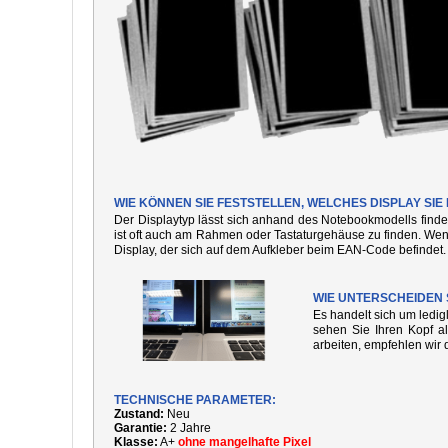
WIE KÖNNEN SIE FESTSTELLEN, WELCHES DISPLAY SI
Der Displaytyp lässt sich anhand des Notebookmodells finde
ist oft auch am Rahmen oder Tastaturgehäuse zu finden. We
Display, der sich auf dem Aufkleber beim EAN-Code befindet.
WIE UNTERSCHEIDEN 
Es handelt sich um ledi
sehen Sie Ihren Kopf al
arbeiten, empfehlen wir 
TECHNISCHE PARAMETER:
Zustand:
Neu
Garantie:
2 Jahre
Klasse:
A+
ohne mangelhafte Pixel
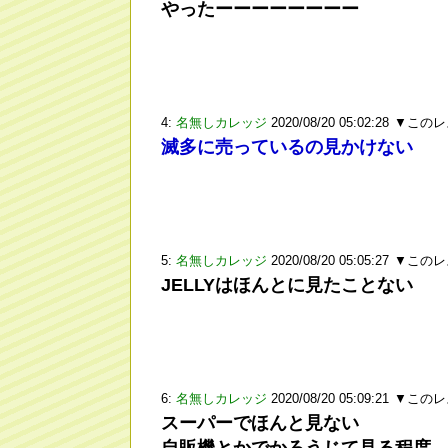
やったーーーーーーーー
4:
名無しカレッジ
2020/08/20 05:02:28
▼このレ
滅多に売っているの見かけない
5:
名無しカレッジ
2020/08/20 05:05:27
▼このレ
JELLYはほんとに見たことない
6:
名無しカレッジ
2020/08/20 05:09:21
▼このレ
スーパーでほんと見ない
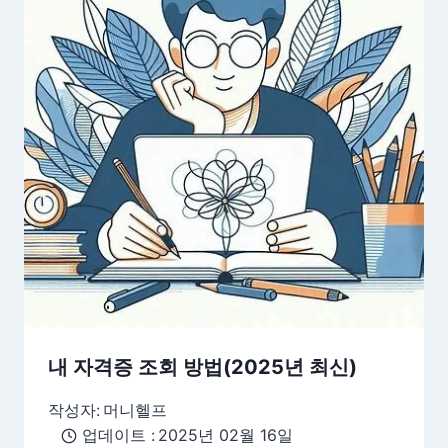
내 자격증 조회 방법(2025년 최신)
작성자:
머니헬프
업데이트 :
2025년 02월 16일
################
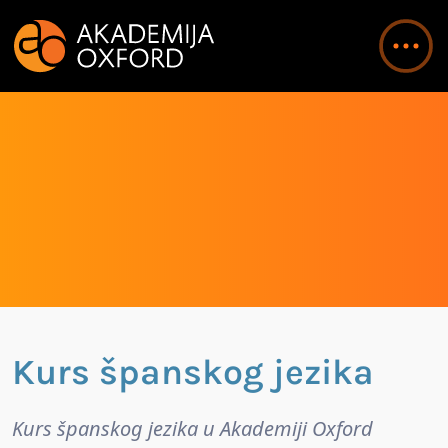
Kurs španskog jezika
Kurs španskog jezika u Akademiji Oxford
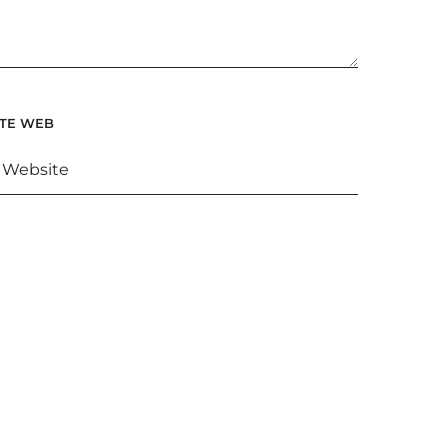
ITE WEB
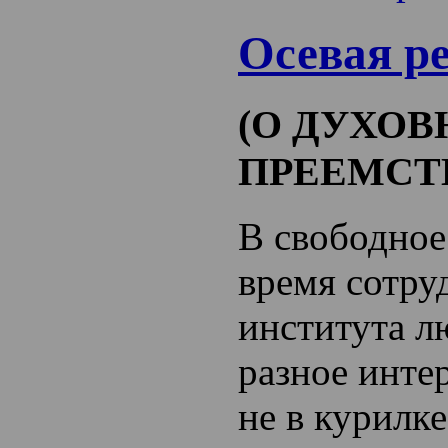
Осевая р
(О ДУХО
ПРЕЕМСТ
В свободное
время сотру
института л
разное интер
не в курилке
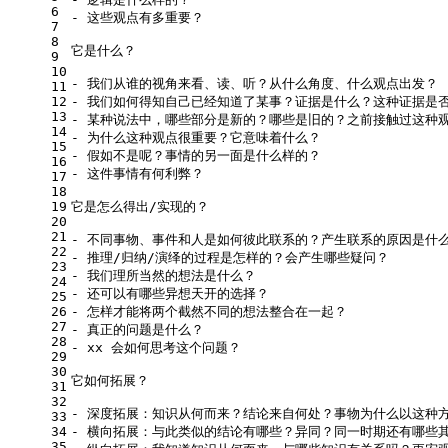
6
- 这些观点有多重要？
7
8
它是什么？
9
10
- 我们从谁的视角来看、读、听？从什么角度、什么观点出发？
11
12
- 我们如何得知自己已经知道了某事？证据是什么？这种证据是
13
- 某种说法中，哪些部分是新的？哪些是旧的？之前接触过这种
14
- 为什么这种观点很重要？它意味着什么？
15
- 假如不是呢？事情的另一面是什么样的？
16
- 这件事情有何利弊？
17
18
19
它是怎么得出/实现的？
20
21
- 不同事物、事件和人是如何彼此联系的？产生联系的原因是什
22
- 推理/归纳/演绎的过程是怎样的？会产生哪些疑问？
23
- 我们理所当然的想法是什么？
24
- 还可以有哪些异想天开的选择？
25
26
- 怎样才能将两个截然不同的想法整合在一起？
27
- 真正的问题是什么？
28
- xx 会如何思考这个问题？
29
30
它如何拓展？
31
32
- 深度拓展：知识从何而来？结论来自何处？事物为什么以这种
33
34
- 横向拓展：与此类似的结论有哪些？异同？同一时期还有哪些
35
################
◆ Requirement
Within the entries, find all lines that contain "sich" and copy each one.

◆ Answer for the task
Der Displaytyp lässt sich anhand des Notebookmodells finde
Display, der sich auf dem Aufkleber beim EAN-Code befindet.
Es handelt sich um ledi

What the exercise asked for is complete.